# How many sight pins do you use?



## 2PawsRiver (Aug 4, 2002)

You forgot "0" as an option, shooting instictive....


----------



## aquanator (Dec 1, 2005)

2PawsRiver said:


> You forgot "0" as an option, shooting instictive....


 
Good point, as a teenager in the 70's I was deadly with my 35 lb recurve shooting instinctively. I no longer know anyone personally who hasn't switched to some sights...


----------



## freshmeat (Aug 2, 2010)

One pin for me.


----------



## triplelunger (Dec 21, 2009)

> You forgot "0" as an option, shooting instictive....


----------



## tnt1960 (Apr 6, 2009)

I only have one. I use the Pollington Red Dot Sight. I love it!


----------



## Moose57 (Sep 7, 2009)

I have 6 pins, set for 10,20,30,40,50,60. No shots at deer over 30 yards. BUT... ''varmints'' beware from 10 to 60.


----------



## jimposten (Sep 28, 2008)

Running three right now (20-40-60) Im a gapper.

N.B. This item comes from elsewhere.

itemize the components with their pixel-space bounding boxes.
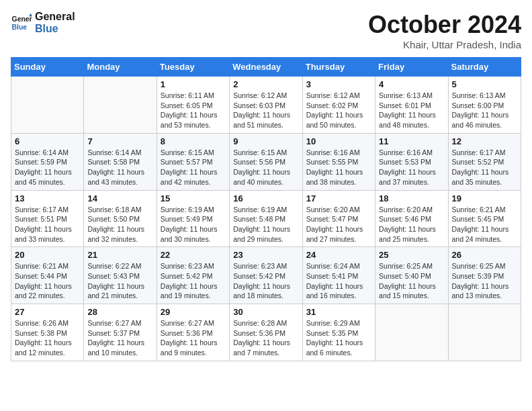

I am set for out west right now, once I start hanging in the michigan deer woods I will eaither drop one, or tighten them up.

JIM


----------



## zimmzala (Oct 20, 2007)

I have 2 on my ancient PSE Fire-flite express. One at 20 and one at 30. Past that would be silly.


----------



## Downsea (Apr 12, 2005)

I have two set up, but have never used the second. The others are pushed down. Always inside of 25yds.


----------



## sullyxlh (Oct 28, 2004)

> I have 2 on my ancient PSE Fire-flite express. One at 20 and one at 30. Past that would be silly.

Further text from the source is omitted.